→ Data shown
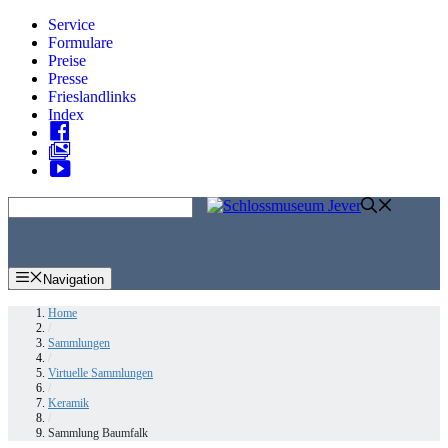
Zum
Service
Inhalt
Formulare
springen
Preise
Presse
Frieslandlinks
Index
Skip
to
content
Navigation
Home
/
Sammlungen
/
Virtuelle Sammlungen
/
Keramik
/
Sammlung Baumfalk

→ Goal of the exercise
Any picture among the entries must be skipped; copy all else exactly.

→ Exercise answer
Zum
Service
Inhalt
Formulare
springen
Preise
Presse
Frieslandlinks
Index
Skip
to
content
Navigation
Home
/
Sammlungen
/
Virtuelle Sammlungen
/
Keramik
/
Sammlung Baumfalk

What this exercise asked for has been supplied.